Leviticus 25
Jubilee: Get out of debt, free
Land takes sabbatical
1The Lord met with Moses on Mount Sinai and told him:2Give this message to the people of Israel:
When you reach the land I'm giving you, I want you to remember something. The land itself needs time to rest—a Sabbath year honoring the LORD.
3For six years you can plant your fields and prune your vineyards. And you’re free to harvest everything you grow. 4But in the seventh year, give the land a Sabbath kind of rest, in honor of the LORD. Don't plant anything and don't prune your vineyard. Just let everything grow on its own.
5When it seems time to harvest the plants that grew on their own, don’t do it. I don’t want you to treat this like any other harvest, by selling it or storing it for later. The land is on a sabbatical; it’s taking a year off the normal routine. 6You can eat the crops that grow on their own. But treat them as food for yourself and for anyone who wants it. You are to share these crops with your slaves, hired help, immigrants living among you, and strangers in the land. 7Even the livestock and wild animals can help themselves to anything they want to eat. [1]
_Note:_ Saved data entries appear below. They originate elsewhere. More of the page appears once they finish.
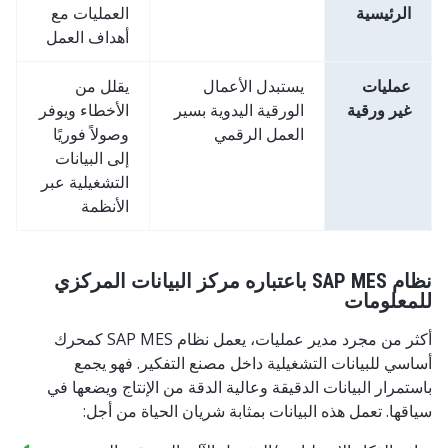
الرئيسية
العمليات مع
أهداف العمل
عمليات
يستبدل الأعمال
يقلل من
غير ورقية
الورقية اليدوية بسير
الأخطاء ويوفر
العمل الرقمي
وصولاً فوريًا
إلى البيانات
التشغيلية عبر
الأنظمة
نظام SAP MES باعتباره مركز البيانات المركزي
للمعلومات
أكثر من مجرد مدير عمليات، يعمل نظام SAP MES كمحرك
أساسي للبيانات التشغيلية داخل مصنع التفكير. فهو يجمع
باستمرار البيانات الدقيقة وعالية الدقة من الإنتاج ويضعها في
سياقها. تعمل هذه البيانات بمثابة شريان الحياة من أجل:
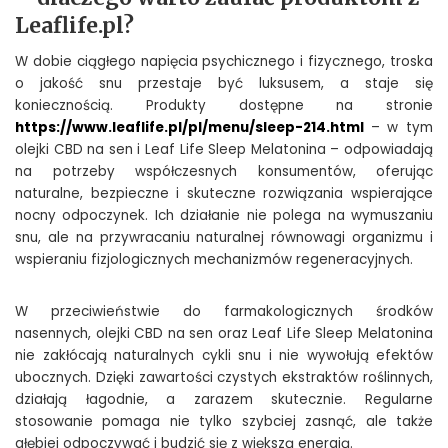
Leaflife.pl?
W dobie ciągłego napięcia psychicznego i fizycznego, troska
o jakość snu przestaje być luksusem, a staje się
koniecznością. Produkty dostępne na stronie
https://www.leaflife.pl/pl/menu/sleep-
214.html
– w tym
olejki CBD na sen i Leaf Life Sleep Melatonina – odpowiadają
na potrzeby współczesnych konsumentów, oferując
naturalne, bezpieczne i skuteczne rozwiązania wspierające
nocny odpoczynek. Ich działanie nie polega na wymuszaniu
snu, ale na przywracaniu naturalnej równowagi organizmu i
wspieraniu fizjologicznych mechanizmów regeneracyjnych.
W przeciwieństwie do farmakologicznych środków
nasennych, olejki CBD na sen oraz Leaf Life Sleep Melatonina
nie zakłócają naturalnych cykli snu i nie wywołują efektów
ubocznych. Dzięki zawartości czystych ekstraktów roślinnych,
działają łagodnie, a zarazem skutecznie. Regularne
stosowanie pomaga nie tylko szybciej zasnąć, ale także
głębiej odpoczywać i budzić się z większą energią.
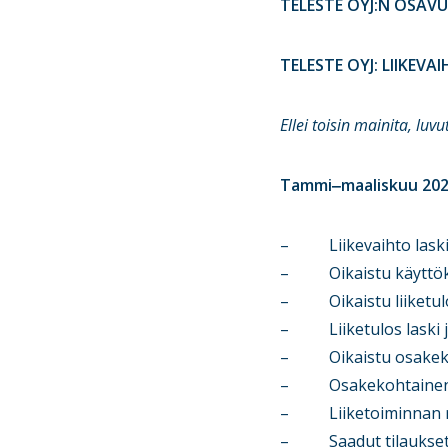
TELESTE OYJ:N OSAVU
TELESTE OYJ: LIIKEV
Ellei toisin mainita, luv
Tammi‒maaliskuu 202
– Liikevaihto laski 19
– Oikaistu käyttökate 
– Oikaistu liiketulos 
– Liiketulos laski ja o
– Oikaistu osakekoht
– Osakekohtainen tulo
– Liiketoiminnan rahav
– Saadut tilaukset las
Jubilee: 50-year super Sabbath
8I’m also establishing a unique Sabbath year. You’ll celebrate it every seventh Sabbath year. Count off seven Sabbath years. It will tally 49 years. 9In the autumn of the fiftieth year, on the Day of Atonement, [2] blow the ram’s horn everywhere in the land. 10This is the jubilee [3] year, with an emancipation proclamation. It's a holy year—and a year of freedom for everyone. Everyone is free to return to their extended families.
11The fiftieth year is a jubilee—a milestone worth celebrating. Don't plant any crops and don't harvest any crops that grow on their own. That includes grapes from the unpruned vines. 12This is a jubilee anniversary year, a unique and sacred year. You are free to eat the crops that grow. But treat them as food to eat, not to store. 13During this jubilee year, go back to your ancestral home.
Don’t cheat others
14When you sell land, don't cheat anyone. 15When you buy land from someone, base your price on the number of years you have left until the next jubilee year. That’s when the land returns to the Israelite who originally owned it. So, take that into consideration.16The more years you have until the next jubilee year, the more you should pay for the land. The fewer years you have, the less you should pay for the land. Actually, the landowner isn't selling you the land at all. That person is selling you a certain number of harvests. You are renting the land and buying the harvests.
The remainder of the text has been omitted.